[Transcribed page contents]
# # #
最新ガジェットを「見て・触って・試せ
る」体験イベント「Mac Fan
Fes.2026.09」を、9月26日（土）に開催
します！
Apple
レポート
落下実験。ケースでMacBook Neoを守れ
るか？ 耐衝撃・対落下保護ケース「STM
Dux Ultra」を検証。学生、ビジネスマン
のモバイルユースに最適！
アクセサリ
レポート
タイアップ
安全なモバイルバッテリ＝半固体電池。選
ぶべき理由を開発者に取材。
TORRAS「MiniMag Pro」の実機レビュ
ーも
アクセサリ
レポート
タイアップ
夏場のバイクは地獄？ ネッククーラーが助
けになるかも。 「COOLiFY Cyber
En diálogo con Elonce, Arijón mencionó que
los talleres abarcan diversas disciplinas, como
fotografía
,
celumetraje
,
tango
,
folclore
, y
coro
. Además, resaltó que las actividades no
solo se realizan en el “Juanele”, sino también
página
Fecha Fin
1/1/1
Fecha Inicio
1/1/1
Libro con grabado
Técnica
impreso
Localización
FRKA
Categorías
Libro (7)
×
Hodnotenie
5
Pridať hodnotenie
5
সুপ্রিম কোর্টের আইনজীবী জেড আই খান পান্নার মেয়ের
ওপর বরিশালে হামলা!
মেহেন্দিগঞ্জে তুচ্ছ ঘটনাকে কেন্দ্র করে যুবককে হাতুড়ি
# # #
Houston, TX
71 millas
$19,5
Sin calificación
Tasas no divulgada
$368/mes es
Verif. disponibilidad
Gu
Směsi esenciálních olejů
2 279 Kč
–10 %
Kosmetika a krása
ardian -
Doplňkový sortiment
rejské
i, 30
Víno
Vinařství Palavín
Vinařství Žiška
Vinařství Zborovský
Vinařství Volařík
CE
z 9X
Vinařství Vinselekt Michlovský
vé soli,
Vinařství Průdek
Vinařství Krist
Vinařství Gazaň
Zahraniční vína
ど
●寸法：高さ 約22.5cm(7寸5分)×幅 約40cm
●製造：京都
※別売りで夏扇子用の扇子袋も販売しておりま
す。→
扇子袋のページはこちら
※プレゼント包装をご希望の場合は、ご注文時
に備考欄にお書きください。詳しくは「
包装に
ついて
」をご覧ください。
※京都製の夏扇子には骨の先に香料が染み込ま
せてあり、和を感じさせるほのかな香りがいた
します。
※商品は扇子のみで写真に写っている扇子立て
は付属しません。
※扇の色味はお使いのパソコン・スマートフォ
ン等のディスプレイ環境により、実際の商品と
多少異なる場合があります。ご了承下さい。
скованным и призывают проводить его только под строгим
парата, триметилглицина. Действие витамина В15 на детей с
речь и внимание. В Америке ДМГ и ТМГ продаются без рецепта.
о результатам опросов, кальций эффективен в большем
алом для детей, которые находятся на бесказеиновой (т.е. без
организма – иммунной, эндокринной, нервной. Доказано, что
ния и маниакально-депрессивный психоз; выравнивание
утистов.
# # #
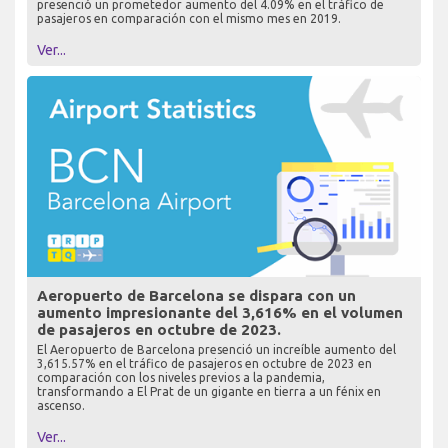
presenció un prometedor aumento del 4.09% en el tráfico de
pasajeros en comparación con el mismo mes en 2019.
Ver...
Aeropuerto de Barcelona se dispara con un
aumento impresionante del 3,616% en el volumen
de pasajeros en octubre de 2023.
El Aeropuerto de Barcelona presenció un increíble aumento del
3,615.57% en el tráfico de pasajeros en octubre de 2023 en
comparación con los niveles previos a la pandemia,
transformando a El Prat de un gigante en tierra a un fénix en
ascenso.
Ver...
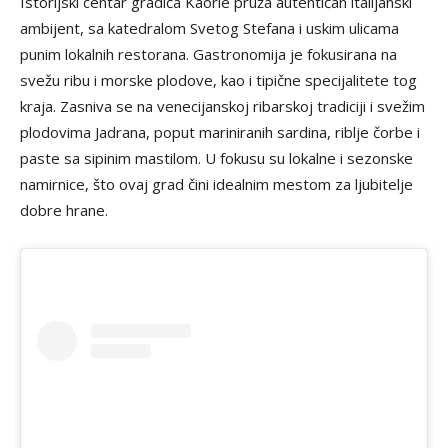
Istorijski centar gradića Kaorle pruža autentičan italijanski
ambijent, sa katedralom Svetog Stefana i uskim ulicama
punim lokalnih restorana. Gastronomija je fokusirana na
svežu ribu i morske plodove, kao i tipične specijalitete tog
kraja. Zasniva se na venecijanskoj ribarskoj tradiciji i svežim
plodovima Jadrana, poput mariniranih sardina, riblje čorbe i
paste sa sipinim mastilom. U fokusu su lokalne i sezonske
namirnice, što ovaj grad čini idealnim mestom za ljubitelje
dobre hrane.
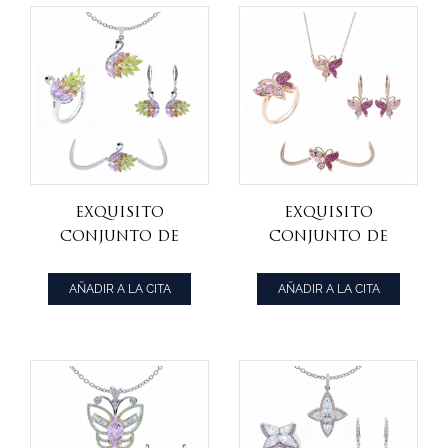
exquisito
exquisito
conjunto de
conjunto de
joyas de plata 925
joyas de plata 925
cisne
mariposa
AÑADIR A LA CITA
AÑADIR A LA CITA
# # #
▶ [What the exercise asks]:
The expected answer is every line above in which the word "Barcelona" appears.

▶ [Solved exercise]:
Aeropuerto de Barcelona se dispara con un
El Aeropuerto de Barcelona presenció un increíble aumento del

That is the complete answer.